**Task:**
From the entries below, determine the number of lines that contain "Erbil". Give that number by itself.

----

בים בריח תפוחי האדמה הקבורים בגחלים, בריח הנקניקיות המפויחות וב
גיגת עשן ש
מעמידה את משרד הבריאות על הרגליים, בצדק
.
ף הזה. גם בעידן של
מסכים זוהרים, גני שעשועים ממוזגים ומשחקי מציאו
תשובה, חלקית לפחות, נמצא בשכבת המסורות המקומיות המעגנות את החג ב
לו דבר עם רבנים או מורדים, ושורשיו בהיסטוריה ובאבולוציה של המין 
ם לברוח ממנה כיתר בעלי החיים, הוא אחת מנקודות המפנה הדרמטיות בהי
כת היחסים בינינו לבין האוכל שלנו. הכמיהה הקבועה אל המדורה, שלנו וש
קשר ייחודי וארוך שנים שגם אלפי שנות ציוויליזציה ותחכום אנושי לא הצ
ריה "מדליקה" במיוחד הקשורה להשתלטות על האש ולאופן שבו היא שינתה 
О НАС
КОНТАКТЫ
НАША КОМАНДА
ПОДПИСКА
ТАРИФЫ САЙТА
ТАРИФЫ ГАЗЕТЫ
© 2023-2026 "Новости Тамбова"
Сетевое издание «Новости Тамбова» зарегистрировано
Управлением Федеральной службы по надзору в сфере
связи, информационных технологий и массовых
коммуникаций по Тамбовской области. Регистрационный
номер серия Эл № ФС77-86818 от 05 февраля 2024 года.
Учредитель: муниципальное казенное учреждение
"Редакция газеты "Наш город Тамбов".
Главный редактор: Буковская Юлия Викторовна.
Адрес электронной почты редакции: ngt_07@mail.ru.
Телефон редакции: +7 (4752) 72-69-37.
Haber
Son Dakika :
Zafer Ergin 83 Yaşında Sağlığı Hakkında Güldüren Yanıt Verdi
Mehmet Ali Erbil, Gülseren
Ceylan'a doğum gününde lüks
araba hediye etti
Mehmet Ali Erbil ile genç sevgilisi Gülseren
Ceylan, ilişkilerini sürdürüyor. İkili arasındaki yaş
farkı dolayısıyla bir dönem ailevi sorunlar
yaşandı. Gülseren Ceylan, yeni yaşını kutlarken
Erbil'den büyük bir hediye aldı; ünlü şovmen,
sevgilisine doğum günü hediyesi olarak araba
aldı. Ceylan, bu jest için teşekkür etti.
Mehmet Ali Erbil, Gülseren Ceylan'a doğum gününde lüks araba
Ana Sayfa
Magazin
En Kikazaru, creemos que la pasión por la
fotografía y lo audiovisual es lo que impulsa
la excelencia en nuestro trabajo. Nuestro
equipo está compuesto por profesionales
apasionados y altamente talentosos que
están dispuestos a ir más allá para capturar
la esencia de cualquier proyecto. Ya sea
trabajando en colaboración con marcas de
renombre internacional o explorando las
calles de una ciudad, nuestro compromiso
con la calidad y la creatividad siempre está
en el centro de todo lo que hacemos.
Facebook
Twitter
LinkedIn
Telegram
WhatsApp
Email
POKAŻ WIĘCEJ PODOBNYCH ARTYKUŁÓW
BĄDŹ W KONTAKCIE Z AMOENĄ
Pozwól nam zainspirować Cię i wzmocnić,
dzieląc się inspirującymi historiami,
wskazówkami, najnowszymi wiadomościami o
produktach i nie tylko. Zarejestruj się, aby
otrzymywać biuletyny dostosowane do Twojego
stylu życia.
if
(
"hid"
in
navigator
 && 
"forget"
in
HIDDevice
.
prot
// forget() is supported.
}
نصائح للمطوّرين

----

**Result for this exercise:**
4